OTTAWA – Recently, a McGill University international study demonstrated that individuals with poor oral hygiene were more likely to have severe COVID-19 symptoms.
Published in February in the Journal of Clinical Periodontology, the study followed 568 Qatari COVID-19 patients through the use of their digital medical and dental records. The researchers found that individuals with severe gum disease had higher rates of COVID-19 complications.
Some specific findings include those that demonstrated that COVID-19 patients with gum disease had a 3.5 times more likely chance to need admittance to an intensive care unit. They were also more likely to need a ventilator, at a 4.5 times higher rate than others. Additionally, those with gum disease had an 8.8 times higher likelihood of dying from COVID-19.
Thirty-three out of the 258 gum disease patients underwent complications while infected. Of the 310 patients with healthy gums, only seven had complications from COVID-19.
The authors of the study highlighted the fact that their conclusions demonstrated how critical that proper dental health is in managing the complications of COVID-19. Some of the researchers were surprised at how strong the correlation was between severe gum disease and COVID-19 outcomes.

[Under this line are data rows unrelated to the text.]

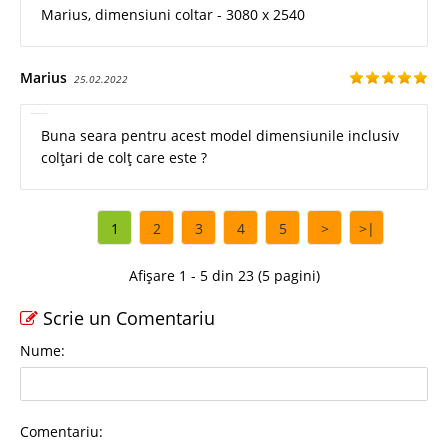
Marius, dimensiuni coltar - 3080 x 2540
Marius
25.02.2022
Buna seara pentru acest model dimensiunile inclusiv
colțari de colț care este ?
1
2
3
4
5
>
>|
Afișare 1 - 5 din 23 (5 pagini)
Scrie un Comentariu
Nume:
Comentariu: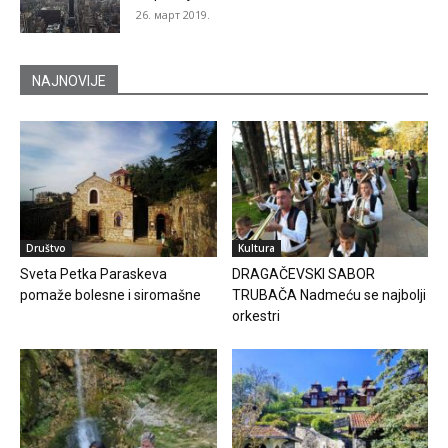
26. март 2019.
NAJNOVIJE
Društvo
Kultura
Sveta Petka Paraskeva
DRAGAČEVSKI SABOR
pomaže bolesne i siromašne
TRUBAČA Nadmeću se najbolji
orkestri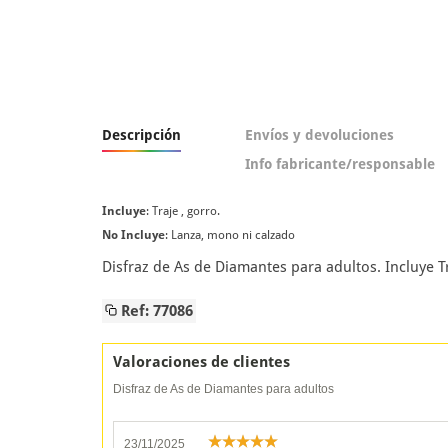
Descripción
Envíos y devoluciones
Info fabricante/responsable
Incluye
: Traje , gorro.
No Incluye
: Lanza, mono ni calzado
Disfraz de As de Diamantes para adultos. Incluye T
Ref: 77086
Valoraciones de clientes
Disfraz de As de Diamantes para adultos
23/11/2025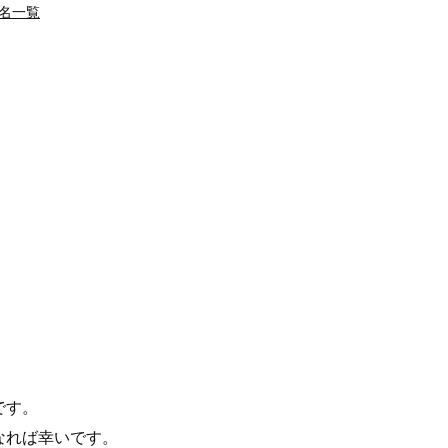
名一覧
です。
なれば幸いです。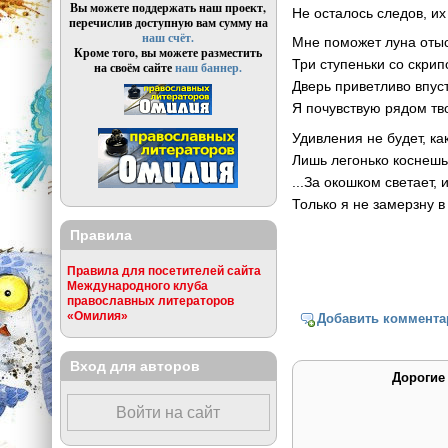
Вы можете поддержать наш проект,
Не осталось следов, и
перечислив доступную вам сумму на
наш счёт.
Мне поможет луна отыск
Кроме того, вы можете разместить
Три ступеньки со скри
на своём сайте
наш баннер.
Дверь приветливо впуст
Я почувствую рядом тв
Удивления не будет, ка
Лишь легонько коснешь
...За окошком светает, 
Только я не замерзну 
Правила
Правила для посетителей сайта
Международного клуба
православных литераторов
«Омилия»
Добавить коммента
Вход для авторов
Дорогие
Войти на сайт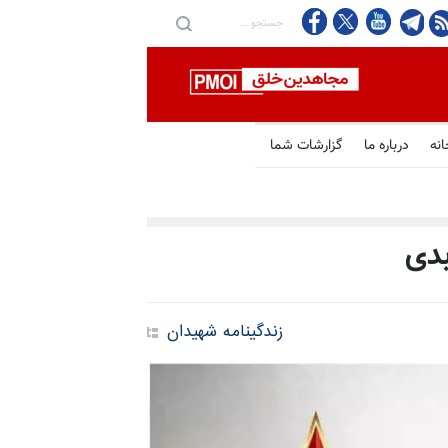
انه
درباره ما
گزارشات شما
بدی
زندگینامه شهیدان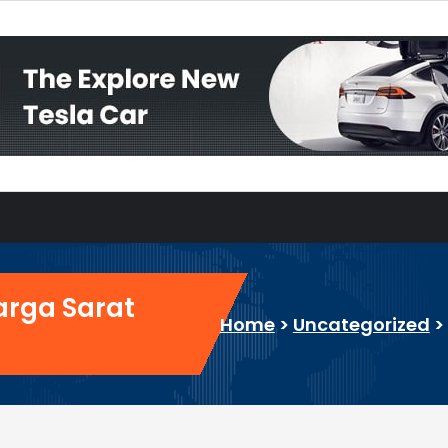
arga Sarat
Home
>
Uncategorized
>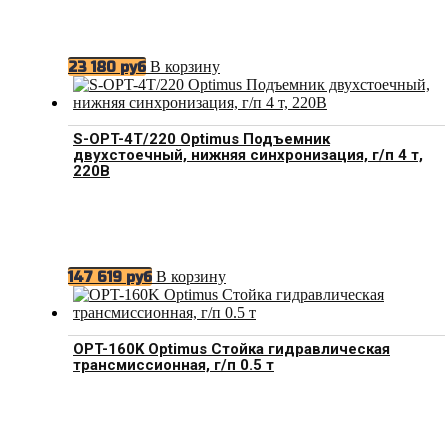
В корзину
23 180
руб
S-OPT-4T/220 Optimus Подъемник
двухстоечный, нижняя синхронизация, г/п 4 т,
220В
В корзину
147 619
руб
OPT-160K Optimus Стойка гидравлическая
трансмиссионная, г/п 0.5 т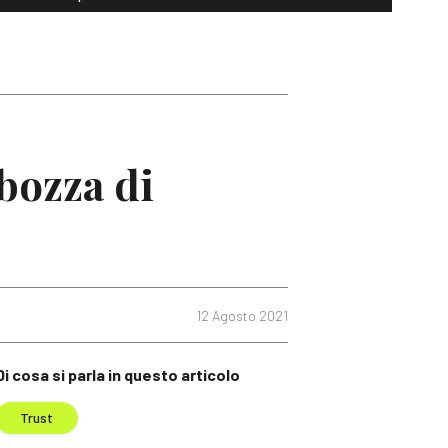
 bozza di
12 Agosto 2021
Di cosa si parla in questo articolo
Trust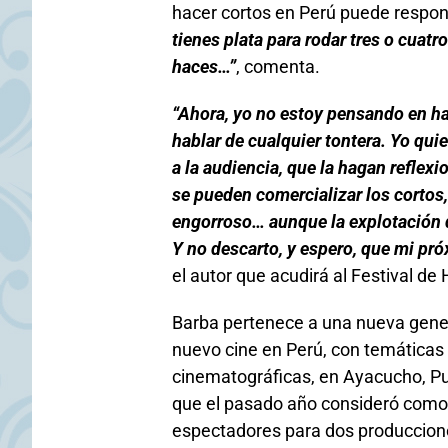
hacer cortos en Perú puede respo
tienes plata para rodar tres o cuatr
haces…”
, comenta.
“Ahora, yo no estoy pensando en ha
hablar de cualquier tontera. Yo q
a la audiencia, que la hagan reflex
se pueden comercializar los cortos
engorroso… aunque la explotación d
Y no descarto, y espero, que mi pró
el autor que acudirá al Festival d
Barba pertenece a una nueva gene
nuevo cine en Perú, con temáticas
cinematográficas, en Ayacucho, P
que el pasado año consideró como é
espectadores para dos produccione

Dentists have known for years that gum disease develops due to the presence of something called plaque that forms around the teeth. Plaque is a biofilm containing oral bacteria that can damage the teeth and gums when not removed through proper oral hygiene, such as regular brushing and flossing of the teeth. Left untreated, periodontal disease can cause chronic infection and loss of teeth.
Gum disease is surprisingly common among Canadians. In fact, the Canadian Dental Association (CDA) says that seven out of 10 Canadian citizens will develop periodontal disease, normally as adults.
The McGill University study also noted that gum disease patients had high levels of D-dimer and C-reactive protein in their bloodstreams. Each of these is considered to be a strong indication of increased inflammation within the body.
Higher than normal levels of these prominent biomarkers led the researchers to believe that this may offer an explanation of why these patients are having more severe COVID-19 reactions.
The gums become extremely inflamed when affected by periodontitis. If the condition worsens, this inflammation can become systemic, spreading throughout the body. It is already known that COVID-19 itself leads to an often extreme inflammatory response by the body that can cause the patient to be intubated or even die. So the researchers believe that periodontitis is intensifying this inflammatory process, leading to their poorer outcomes.
DISCLAIMER: The advice offered is intended to be informational only and generic in nature. It is in no way offering a definitive diagnosis or specific treatment recommendations for your particular situation. Any advice offered is no substitute for proper evaluation and care by a qualified dentist.